Lo más preocupante es que estas oficinas de comunicación social, junto con los círculos íntimos de los políticos y políticas, han perdido completamente la brújula. En lugar de acercarse a la realidad del pueblo, crean una peligrosa burbuja de poder que distorsiona cualquier vestigio de verdad. Los políticos –hombres y mujeres por igual– ya no buscan resolver problemas, sino evitar cualquier tipo de crítica y desaprobación. La principal virtud del jefe o la jefa de la oficina de Comunicación Social, es la habilidad para sustituir la veracidad por la credibilidad, y hacerlo de tal forma que genere “me gusta” en las redes sociales. Así políticas y políticos, rodeados de asesores y asesores de asesores, sus decisiones ya no se toman en función del bienestar común, sino en función de cuántos aplausos recibirán en su próximo post. Las decisiones importantes se reemplazan por coreografías ensayadas y declaraciones ensalzadas que no buscan otra cosa que alimentar el culto a la personalidad, esa droga que distribuyen generosamente los medios.

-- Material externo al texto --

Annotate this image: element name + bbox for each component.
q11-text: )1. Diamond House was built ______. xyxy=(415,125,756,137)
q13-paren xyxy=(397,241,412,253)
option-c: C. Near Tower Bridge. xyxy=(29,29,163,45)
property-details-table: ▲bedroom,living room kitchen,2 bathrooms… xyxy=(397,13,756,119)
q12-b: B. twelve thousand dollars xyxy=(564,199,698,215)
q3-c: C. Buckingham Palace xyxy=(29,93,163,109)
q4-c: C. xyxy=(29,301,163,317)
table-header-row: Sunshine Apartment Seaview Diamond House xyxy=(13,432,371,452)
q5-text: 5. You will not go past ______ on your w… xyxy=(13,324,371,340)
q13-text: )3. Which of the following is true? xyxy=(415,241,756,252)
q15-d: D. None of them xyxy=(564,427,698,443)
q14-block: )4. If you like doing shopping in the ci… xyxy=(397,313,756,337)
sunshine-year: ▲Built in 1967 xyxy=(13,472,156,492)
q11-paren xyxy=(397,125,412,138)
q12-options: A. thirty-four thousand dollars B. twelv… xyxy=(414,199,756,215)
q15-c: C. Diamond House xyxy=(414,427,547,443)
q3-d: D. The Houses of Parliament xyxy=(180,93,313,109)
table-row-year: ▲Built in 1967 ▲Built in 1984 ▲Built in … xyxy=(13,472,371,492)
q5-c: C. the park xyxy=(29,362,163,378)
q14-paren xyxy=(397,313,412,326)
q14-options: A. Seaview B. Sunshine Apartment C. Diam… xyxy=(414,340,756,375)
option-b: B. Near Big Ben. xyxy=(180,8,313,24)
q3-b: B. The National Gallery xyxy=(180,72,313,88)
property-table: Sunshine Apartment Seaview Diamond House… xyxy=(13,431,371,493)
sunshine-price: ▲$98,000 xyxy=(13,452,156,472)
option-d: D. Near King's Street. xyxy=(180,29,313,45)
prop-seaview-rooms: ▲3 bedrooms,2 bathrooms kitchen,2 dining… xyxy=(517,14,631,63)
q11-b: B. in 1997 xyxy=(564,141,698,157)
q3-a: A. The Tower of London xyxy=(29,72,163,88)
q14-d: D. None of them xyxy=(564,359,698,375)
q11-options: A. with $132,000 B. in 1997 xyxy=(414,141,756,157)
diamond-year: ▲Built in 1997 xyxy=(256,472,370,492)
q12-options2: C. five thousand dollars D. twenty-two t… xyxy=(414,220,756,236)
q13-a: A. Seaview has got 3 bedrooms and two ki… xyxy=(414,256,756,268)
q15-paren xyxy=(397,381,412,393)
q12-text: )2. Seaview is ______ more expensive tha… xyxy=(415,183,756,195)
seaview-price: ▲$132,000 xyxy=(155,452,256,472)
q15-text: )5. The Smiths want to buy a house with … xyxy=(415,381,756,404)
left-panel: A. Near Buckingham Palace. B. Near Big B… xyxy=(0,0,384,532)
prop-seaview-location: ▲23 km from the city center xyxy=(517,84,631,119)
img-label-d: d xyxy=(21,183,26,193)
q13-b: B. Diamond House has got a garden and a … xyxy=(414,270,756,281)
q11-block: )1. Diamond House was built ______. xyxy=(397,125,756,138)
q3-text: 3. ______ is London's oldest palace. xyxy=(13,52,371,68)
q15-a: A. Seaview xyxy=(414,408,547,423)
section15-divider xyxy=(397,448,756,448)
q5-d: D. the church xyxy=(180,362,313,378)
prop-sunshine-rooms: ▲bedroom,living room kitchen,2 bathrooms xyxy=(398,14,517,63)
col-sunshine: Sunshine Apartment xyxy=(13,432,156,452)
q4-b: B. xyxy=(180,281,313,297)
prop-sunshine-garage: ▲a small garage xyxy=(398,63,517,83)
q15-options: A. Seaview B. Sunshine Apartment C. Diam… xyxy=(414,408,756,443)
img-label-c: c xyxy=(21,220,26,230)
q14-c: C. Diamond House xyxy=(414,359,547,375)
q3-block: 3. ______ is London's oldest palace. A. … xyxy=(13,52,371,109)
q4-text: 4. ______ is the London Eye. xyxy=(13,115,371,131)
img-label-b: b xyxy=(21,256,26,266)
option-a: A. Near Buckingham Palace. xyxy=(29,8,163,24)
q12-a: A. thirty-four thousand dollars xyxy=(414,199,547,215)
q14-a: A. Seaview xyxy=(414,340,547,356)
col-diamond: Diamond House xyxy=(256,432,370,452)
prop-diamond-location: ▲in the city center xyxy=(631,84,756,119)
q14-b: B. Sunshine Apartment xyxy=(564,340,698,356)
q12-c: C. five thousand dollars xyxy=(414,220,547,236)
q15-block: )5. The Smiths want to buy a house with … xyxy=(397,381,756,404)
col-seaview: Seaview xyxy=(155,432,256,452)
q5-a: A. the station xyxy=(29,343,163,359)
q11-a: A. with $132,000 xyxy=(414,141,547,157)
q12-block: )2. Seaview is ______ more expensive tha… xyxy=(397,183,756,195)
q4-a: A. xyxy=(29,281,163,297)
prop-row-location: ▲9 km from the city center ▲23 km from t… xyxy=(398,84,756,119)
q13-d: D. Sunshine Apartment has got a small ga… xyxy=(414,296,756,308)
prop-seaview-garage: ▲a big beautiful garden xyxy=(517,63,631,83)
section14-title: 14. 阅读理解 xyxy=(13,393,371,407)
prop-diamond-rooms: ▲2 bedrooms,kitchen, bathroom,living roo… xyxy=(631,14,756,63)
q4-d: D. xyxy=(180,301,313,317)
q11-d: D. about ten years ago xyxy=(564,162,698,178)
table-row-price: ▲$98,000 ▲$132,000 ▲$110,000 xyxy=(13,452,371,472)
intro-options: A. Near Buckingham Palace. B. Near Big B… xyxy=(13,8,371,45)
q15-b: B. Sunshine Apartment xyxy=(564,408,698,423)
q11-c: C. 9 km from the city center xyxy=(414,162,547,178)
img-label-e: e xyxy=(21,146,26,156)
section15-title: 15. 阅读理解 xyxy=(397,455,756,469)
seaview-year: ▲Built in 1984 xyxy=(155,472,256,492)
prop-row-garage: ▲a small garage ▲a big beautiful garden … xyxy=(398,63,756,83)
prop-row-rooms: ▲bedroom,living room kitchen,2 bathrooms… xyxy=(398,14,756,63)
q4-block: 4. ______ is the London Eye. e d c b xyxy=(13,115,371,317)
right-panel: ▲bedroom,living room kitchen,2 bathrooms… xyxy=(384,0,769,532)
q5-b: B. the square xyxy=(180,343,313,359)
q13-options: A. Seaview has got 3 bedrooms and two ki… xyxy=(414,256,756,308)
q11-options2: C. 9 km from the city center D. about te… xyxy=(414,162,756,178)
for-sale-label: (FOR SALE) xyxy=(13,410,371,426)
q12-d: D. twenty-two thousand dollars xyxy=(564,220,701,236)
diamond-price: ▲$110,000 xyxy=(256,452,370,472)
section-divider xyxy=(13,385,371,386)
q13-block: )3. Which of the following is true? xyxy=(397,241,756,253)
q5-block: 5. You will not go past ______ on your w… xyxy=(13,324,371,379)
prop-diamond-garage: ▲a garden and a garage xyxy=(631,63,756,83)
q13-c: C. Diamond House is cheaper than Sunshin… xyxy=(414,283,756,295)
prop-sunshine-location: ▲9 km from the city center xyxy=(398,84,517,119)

En esta cantina política, el verdadero peligro no es el simple narcisismo. Lo que tenemos es un culto a la personalidad al más puro estilo de una estrella deportiva o musical. No importa si se trata de un regidor de una pequeña ciudad o un senador con proyección nacional; ambos demandan de sus oficinas de comunicación exhibir el mismo carisma exagerado, la misma necesidad de ser adorados, de sentirse el centro del restaurante que visitan, de la calle que transitan.
Dice el filósofo de la comunicación Fernando Buen Abad Domínguez, en un artículo publicado en el periódico La Jornada este 15 de octubre del presente año, que en este culto a la personalidad se da una centralización del poder brutal, y el control de la información, despiadado. La verdad es tan maleable como una hoja de papel en manos de estos políticos que, a base de retuits y rituales simbólicos, se erigen como los nuevos ídolos del siglo XXI. Porque no basta con tener una fotografía en la oficina; necesitan estatuas virtuales, likes, retuits y comentarios que los adulen en cada paso que dan. El culto a la personalidad no es una broma inofensiva. Es un fenómeno calculado, un espectáculo donde los políticos de ambos géneros, acompañados de su séquito de asesores, han perfeccionado el arte de la manipulación. La centralización del poder, el control férreo de la narrativa, y la eliminación de cualquier crítica conforman un cóctel explosivo que, como bien lo describen los clásicos de la sociología, solo puede terminar en la construcción de ídolos de barro, en líderes que se creen divinos pero que, en realidad, solo flotan sobre el aire enrarecido de su propio engaño.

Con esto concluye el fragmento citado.